Another positive factor for the current account surplus was the improvement in the services balance, which measures the difference between income from services such as travel and transportation and payments for them. The services balance turned positive for the first time in 11 months, posting a surplus of 24.7 billion yen.

The main driver of the services balance was the travel surplus, which measures the difference between spending by foreign visitors to Japan and that by Japanese travelers abroad. The travel surplus surged over 1.8-fold to 296 billion yen, as inbound tourism showed signs of recovery.

The number of foreign visitors to Japan increased 2.6-fold to 2.44 million in November, according to the government. This was the highest figure since February 2020, when the COVID-19 outbreak began to affect international travel. The government attributed the increase to the easing of travel restrictions for some countries and regions, as well as the hosting of the World Expo in Osaka.

Primary income drops due to lower dividend payments

The only negative factor for the current account surplus was the decrease in primary income, which reflects returns on overseas investments. Primary income dropped 20.3 percent to 2.89 trillion yen, the lowest level since May 2019.

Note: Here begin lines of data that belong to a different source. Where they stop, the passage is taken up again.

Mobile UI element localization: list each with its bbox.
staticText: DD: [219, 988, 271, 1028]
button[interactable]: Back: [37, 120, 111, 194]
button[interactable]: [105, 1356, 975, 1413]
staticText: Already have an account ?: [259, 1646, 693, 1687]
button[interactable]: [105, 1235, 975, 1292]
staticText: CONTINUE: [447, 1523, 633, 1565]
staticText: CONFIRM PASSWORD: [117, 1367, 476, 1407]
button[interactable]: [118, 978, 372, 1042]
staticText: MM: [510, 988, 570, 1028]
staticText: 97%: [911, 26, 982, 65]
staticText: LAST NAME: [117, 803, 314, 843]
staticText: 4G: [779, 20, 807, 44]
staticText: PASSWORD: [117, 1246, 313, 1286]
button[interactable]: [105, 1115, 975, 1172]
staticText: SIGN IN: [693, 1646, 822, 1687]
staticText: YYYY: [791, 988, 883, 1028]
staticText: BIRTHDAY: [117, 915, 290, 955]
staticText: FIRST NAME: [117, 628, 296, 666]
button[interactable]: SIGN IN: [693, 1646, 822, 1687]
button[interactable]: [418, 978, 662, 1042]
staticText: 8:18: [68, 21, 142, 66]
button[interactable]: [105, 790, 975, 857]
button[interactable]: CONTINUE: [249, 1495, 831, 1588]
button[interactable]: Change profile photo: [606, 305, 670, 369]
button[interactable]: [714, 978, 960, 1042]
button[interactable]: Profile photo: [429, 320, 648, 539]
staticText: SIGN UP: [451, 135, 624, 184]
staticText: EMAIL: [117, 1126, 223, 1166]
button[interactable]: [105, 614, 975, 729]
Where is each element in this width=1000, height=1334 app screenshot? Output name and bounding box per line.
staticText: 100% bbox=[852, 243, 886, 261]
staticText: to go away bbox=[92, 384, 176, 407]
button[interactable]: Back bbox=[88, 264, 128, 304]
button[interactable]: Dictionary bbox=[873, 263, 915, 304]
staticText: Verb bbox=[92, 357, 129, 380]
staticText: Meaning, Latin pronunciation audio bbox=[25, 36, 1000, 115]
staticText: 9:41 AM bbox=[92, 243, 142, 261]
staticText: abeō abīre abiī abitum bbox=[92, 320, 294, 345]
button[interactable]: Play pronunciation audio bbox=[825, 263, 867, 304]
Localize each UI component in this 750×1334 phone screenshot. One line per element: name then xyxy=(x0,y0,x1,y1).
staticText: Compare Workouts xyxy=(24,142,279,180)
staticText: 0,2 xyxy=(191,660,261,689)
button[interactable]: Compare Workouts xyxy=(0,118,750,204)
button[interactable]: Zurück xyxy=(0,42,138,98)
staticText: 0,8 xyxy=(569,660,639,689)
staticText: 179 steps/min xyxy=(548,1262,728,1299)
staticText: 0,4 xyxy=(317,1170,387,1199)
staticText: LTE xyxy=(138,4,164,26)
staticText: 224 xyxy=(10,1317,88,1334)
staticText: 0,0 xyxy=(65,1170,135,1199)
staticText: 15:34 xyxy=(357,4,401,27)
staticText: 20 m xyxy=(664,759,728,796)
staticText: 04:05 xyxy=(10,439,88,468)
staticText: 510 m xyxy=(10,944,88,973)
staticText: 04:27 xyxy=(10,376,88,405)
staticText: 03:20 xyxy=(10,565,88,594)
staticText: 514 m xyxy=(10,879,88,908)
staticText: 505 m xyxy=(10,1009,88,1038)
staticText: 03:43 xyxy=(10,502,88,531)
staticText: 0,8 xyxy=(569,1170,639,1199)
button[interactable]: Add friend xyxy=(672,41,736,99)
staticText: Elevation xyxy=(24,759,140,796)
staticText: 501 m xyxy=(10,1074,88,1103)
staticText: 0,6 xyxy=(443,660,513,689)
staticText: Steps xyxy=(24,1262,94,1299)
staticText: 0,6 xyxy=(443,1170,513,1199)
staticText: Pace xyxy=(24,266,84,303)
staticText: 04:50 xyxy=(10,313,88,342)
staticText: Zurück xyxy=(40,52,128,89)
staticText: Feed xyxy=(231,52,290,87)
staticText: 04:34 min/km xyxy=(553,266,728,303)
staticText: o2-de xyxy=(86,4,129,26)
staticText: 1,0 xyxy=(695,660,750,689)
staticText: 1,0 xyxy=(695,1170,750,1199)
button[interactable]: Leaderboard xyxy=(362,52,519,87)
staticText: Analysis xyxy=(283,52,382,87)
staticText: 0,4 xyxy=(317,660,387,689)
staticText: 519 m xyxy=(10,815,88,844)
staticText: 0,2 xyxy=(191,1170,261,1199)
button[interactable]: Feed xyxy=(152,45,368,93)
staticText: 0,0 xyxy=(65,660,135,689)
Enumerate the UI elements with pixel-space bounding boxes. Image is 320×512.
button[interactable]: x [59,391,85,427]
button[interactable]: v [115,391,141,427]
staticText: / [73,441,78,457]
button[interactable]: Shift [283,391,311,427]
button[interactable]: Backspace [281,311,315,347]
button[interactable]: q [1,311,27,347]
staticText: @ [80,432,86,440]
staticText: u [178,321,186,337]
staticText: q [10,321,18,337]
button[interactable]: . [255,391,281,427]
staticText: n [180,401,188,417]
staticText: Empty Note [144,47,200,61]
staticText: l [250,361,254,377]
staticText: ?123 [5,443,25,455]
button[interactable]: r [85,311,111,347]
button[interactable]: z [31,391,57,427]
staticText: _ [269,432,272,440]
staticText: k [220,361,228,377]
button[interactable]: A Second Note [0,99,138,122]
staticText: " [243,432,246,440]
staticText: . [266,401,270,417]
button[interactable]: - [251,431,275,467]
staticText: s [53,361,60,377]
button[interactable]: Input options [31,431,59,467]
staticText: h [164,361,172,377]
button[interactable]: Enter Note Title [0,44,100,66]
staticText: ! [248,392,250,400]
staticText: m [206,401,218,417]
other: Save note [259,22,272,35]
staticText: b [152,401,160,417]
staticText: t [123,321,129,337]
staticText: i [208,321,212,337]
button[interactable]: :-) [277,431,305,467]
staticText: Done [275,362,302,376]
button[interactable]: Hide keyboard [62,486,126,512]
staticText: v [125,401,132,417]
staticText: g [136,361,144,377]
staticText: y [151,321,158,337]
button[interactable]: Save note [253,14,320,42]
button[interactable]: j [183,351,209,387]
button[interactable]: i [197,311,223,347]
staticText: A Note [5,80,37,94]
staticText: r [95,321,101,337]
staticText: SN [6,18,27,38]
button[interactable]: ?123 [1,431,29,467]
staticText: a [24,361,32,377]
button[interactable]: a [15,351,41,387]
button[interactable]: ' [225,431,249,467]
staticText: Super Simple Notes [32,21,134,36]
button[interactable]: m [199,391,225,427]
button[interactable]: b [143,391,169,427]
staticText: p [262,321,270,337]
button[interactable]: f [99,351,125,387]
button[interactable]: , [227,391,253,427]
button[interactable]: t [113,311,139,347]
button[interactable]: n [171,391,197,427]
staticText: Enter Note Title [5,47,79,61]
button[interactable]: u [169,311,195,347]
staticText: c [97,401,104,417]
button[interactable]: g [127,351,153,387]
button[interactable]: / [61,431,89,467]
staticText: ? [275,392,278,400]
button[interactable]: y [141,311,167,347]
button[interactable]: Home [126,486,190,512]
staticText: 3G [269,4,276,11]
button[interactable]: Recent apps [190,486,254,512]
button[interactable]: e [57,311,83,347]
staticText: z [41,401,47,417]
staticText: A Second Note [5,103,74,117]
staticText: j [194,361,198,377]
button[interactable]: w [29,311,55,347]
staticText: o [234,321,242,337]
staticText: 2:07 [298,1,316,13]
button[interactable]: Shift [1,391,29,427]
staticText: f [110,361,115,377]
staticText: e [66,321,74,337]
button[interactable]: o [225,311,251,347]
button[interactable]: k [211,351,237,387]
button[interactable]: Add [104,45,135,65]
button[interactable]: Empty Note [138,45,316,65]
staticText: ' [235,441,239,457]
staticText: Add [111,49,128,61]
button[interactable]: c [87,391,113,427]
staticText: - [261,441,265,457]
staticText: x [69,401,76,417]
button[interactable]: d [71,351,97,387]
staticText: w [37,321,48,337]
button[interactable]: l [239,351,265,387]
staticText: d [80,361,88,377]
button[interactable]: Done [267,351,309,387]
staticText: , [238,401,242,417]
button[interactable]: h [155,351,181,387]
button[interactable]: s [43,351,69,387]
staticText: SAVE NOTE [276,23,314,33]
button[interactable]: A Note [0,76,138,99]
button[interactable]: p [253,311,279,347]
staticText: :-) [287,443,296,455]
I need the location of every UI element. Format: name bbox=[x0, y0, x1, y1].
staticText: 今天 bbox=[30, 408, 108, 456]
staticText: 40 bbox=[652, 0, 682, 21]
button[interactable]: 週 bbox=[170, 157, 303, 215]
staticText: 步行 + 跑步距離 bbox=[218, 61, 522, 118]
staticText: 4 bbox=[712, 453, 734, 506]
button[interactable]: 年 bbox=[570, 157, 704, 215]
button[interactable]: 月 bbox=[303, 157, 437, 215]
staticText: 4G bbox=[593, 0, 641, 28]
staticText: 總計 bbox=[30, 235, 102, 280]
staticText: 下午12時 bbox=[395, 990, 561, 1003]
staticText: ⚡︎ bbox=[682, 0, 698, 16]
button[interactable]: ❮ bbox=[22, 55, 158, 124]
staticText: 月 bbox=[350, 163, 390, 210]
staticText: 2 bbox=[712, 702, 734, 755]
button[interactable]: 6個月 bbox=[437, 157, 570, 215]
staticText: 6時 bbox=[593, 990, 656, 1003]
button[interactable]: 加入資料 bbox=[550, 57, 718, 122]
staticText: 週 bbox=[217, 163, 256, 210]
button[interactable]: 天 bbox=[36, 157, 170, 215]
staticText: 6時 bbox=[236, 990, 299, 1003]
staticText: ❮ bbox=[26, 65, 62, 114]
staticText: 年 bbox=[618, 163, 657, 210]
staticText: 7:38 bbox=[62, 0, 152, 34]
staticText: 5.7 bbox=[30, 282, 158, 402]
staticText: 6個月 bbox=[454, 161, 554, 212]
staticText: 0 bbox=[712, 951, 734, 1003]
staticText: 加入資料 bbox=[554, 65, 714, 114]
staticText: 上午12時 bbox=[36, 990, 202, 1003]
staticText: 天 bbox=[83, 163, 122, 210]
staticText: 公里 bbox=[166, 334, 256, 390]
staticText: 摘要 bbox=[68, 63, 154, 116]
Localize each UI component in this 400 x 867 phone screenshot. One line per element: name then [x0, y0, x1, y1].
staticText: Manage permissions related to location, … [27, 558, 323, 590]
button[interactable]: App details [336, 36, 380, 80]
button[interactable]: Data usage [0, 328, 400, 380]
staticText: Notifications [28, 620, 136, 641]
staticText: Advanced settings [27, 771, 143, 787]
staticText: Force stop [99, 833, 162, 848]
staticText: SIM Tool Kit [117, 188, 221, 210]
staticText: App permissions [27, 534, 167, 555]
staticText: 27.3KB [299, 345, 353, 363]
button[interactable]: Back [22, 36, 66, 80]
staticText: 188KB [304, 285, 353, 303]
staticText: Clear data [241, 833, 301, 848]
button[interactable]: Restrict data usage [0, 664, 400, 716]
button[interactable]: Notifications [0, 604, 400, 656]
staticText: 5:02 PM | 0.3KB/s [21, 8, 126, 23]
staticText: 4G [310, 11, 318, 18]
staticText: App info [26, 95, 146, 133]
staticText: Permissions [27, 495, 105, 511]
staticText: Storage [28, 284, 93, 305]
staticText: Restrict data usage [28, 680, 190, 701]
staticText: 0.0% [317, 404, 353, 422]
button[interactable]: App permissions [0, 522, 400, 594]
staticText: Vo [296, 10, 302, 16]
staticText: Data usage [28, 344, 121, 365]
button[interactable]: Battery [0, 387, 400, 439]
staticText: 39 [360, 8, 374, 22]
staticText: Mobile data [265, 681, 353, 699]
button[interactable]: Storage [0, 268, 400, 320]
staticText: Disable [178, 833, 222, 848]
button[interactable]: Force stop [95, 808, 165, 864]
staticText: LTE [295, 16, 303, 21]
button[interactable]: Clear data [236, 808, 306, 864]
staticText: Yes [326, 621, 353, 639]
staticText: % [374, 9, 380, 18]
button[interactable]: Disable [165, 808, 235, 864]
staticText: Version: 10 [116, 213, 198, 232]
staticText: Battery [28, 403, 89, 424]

The decline in primary income was mainly due to lower dividend payments from overseas subsidiaries of Japanese companies, especially in the shipping sector. The ministry said that the dividend payments in November 2020 were exceptionally high due to the recovery from the pandemic, and that the payments in November 2021 returned to normal levels.

Primary income also suffered from the appreciation of the yen against the dollar and other currencies, which reduced the value of income earned in foreign currencies. The average exchange rate in November was 113.68 yen per dollar, compared with 104.34 yen per dollar in the same month a year earlier.

Implications for Japan’s economy

The record current account surplus in November indicates that Japan’s external position remains strong, despite the challenges posed by the pandemic and the chip shortage. The surplus also helps to support the yen, which is considered a safe-haven currency in times of uncertainty.

However, the surplus also reflects the weakness of domestic demand, as imports fell more than exports. Japan’s economy contracted 0.8 percent in the third quarter of 2021, as consumer spending and business investment were hit by the resurgence of COVID-19 cases and the state of emergency measures.

The outlook for the fourth quarter is uncertain, as the omicron variant poses a new threat to the global recovery. The government has announced a new stimulus package worth 56 trillion yen ($484 billion) to boost the economy and cope with the pandemic, but its effects may take time to materialize.